======== Listed entries
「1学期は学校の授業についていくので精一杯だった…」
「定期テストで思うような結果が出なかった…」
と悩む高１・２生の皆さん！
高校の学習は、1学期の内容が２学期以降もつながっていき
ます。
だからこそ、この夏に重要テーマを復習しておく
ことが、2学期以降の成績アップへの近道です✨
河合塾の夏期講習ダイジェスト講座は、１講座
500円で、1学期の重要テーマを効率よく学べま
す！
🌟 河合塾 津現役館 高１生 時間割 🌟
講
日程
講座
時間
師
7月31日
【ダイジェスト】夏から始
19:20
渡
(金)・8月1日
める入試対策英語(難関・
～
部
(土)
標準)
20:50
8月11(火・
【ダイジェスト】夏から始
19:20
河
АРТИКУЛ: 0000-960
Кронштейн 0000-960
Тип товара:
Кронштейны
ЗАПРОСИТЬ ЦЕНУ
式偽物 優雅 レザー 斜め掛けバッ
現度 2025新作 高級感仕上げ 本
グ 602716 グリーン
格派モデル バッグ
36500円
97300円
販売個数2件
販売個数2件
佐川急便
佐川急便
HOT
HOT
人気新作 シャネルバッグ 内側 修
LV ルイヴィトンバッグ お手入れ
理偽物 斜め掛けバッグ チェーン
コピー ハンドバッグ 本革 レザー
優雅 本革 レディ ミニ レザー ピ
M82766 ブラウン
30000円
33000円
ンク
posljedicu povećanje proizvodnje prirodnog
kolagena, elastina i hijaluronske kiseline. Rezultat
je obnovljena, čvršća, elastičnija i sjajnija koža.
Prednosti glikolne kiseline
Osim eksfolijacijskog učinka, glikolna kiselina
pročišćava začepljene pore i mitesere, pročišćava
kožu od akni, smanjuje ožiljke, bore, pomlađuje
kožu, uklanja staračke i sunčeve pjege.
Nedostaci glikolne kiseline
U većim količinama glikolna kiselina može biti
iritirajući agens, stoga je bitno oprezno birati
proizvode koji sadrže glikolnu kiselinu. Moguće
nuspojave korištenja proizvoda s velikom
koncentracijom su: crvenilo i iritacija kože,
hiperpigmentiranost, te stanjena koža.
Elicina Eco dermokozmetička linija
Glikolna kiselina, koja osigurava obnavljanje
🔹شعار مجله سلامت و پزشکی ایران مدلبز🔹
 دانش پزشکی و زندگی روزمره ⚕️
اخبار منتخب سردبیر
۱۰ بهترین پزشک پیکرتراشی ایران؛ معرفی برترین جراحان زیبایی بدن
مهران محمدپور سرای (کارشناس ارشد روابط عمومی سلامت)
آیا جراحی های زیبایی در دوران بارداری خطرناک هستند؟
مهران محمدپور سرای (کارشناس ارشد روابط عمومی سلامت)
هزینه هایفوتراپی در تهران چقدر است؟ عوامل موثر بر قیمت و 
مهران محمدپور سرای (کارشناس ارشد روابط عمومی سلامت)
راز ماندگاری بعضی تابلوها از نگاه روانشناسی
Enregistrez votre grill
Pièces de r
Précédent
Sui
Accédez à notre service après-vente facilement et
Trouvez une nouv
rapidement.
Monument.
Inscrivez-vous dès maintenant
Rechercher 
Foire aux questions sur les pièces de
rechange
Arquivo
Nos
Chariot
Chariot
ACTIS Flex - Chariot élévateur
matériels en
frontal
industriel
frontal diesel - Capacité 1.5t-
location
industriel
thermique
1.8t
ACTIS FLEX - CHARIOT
================
Assignment - Using the exact wording, repeat all the entries.

Result for this task -
「1学期は学校の授業についていくので精一杯だった…」
「定期テストで思うような結果が出なかった…」
と悩む高１・２生の皆さん！
高校の学習は、1学期の内容が２学期以降もつながっていき
ます。
だからこそ、この夏に重要テーマを復習しておく
ことが、2学期以降の成績アップへの近道です✨
河合塾の夏期講習ダイジェスト講座は、１講座
500円で、1学期の重要テーマを効率よく学べま
す！
🌟 河合塾 津現役館 高１生 時間割 🌟
講
日程
講座
時間
師
7月31日
【ダイジェスト】夏から始
19:20
渡
(金)・8月1日
める入試対策英語(難関・
～
部
(土)
標準)
20:50
8月11(火・
【ダイジェスト】夏から始
19:20
河
АРТИКУЛ: 0000-960
Кронштейн 0000-960
Тип товара:
Кронштейны
ЗАПРОСИТЬ ЦЕНУ
式偽物 優雅 レザー 斜め掛けバッ
現度 2025新作 高級感仕上げ 本
グ 602716 グリーン
格派モデル バッグ
36500円
97300円
販売個数2件
販売個数2件
佐川急便
佐川急便
HOT
HOT
人気新作 シャネルバッグ 内側 修
LV ルイヴィトンバッグ お手入れ
理偽物 斜め掛けバッグ チェーン
コピー ハンドバッグ 本革 レザー
優雅 本革 レディ ミニ レザー ピ
M82766 ブラウン
30000円
33000円
ンク
posljedicu povećanje proizvodnje prirodnog
kolagena, elastina i hijaluronske kiseline. Rezultat
je obnovljena, čvršća, elastičnija i sjajnija koža.
Prednosti glikolne kiseline
Osim eksfolijacijskog učinka, glikolna kiselina
pročišćava začepljene pore i mitesere, pročišćava
kožu od akni, smanjuje ožiljke, bore, pomlađuje
kožu, uklanja staračke i sunčeve pjege.
Nedostaci glikolne kiseline
U većim količinama glikolna kiselina može biti
iritirajući agens, stoga je bitno oprezno birati
proizvode koji sadrže glikolnu kiselinu. Moguće
nuspojave korištenja proizvoda s velikom
koncentracijom su: crvenilo i iritacija kože,
hiperpigmentiranost, te stanjena koža.
Elicina Eco dermokozmetička linija
Glikolna kiselina, koja osigurava obnavljanje
🔹شعار مجله سلامت و پزشکی ایران مدلبز🔹
 دانش پزشکی و زندگی روزمره ⚕️
اخبار منتخب سردبیر
۱۰ بهترین پزشک پیکرتراشی ایران؛ معرفی برترین جراحان زیبایی بدن
مهران محمدپور سرای (کارشناس ارشد روابط عمومی سلامت)
آیا جراحی های زیبایی در دوران بارداری خطرناک هستند؟
مهران محمدپور سرای (کارشناس ارشد روابط عمومی سلامت)
هزینه هایفوتراپی در تهران چقدر است؟ عوامل موثر بر قیمت و 
مهران محمدپور سرای (کارشناس ارشد روابط عمومی سلامت)
راز ماندگاری بعضی تابلوها از نگاه روانشناسی
Enregistrez votre grill
Pièces de r
Précédent
Sui
Accédez à notre service après-vente facilement et
Trouvez une nouv
rapidement.
Monument.
Inscrivez-vous dès maintenant
Rechercher 
Foire aux questions sur les pièces de
rechange
Arquivo
Nos
Chariot
Chariot
ACTIS Flex - Chariot élévateur
matériels en
frontal
industriel
frontal diesel - Capacité 1.5t-
location
industriel
thermique
1.8t
ACTIS FLEX - CHARIOT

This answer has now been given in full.